**Task data**
◇ ◇ ◇

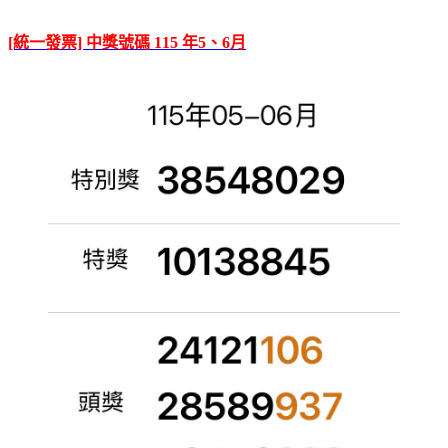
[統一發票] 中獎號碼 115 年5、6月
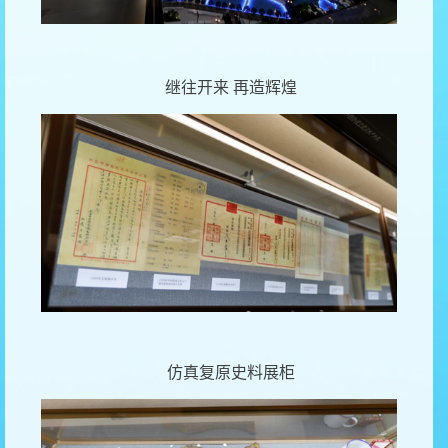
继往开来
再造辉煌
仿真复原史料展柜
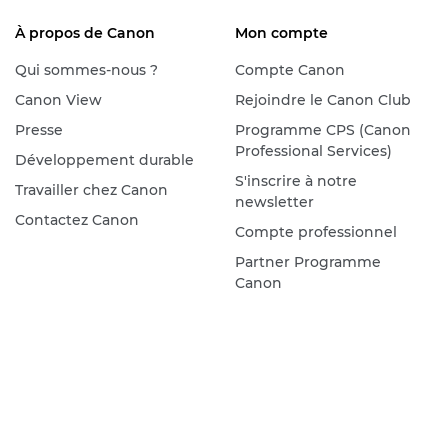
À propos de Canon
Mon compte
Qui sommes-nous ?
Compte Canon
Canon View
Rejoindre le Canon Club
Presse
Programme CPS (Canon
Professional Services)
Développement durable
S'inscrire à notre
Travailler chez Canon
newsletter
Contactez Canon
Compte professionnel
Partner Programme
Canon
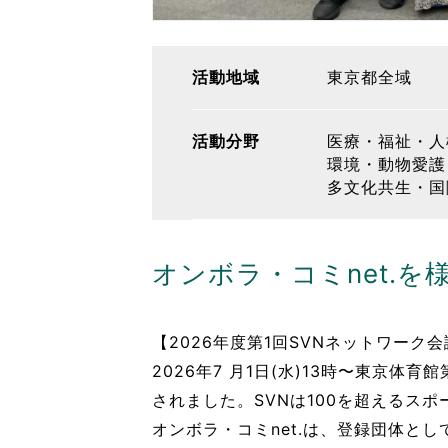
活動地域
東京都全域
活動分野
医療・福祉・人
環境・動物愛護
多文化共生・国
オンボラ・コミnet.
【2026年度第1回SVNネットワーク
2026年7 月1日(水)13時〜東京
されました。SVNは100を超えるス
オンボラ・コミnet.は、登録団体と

◇ ◇ ◇

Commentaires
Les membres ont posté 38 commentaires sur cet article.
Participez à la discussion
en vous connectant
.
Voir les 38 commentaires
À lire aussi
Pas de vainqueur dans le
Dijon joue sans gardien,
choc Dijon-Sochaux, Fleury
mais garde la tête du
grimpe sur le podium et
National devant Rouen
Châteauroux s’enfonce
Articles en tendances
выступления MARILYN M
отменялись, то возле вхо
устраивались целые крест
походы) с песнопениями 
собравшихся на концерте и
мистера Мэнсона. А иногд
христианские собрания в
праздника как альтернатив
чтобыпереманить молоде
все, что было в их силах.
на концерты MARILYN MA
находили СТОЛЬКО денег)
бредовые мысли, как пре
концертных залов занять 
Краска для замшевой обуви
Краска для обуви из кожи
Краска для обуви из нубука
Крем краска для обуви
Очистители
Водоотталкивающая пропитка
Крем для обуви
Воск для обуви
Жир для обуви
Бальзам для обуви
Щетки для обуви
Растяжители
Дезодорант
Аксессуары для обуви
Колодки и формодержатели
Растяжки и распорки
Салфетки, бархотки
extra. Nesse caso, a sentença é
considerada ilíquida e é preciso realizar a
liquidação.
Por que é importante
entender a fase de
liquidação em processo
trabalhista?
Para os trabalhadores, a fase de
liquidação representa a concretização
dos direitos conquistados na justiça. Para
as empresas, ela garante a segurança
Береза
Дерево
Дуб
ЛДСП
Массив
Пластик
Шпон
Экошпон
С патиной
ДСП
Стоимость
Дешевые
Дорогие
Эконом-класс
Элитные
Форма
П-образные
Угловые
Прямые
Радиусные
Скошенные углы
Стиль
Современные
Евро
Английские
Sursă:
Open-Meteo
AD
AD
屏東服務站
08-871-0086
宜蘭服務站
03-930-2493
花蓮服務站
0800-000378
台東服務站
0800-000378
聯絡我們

◇ ◇ ◇

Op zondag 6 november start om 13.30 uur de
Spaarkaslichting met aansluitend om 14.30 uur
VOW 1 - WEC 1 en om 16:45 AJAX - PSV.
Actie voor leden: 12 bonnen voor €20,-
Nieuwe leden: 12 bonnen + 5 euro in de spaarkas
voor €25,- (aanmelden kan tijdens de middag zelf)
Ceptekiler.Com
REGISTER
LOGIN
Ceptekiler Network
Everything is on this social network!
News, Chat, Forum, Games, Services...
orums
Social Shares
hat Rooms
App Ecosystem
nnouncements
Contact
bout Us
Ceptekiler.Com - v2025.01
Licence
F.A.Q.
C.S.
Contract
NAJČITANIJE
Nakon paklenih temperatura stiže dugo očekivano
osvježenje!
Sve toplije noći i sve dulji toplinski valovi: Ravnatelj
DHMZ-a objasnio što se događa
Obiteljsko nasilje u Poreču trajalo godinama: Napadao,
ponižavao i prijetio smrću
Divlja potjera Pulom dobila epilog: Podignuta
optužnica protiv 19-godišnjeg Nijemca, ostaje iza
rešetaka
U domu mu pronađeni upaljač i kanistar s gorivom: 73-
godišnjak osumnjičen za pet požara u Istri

◇ ◇ ◇

**About this task**
Search the records above for "Ceptekiler" and copy every line that has it.

**Solved problem**
Ceptekiler.Com
Ceptekiler Network
Ceptekiler.Com - v2025.01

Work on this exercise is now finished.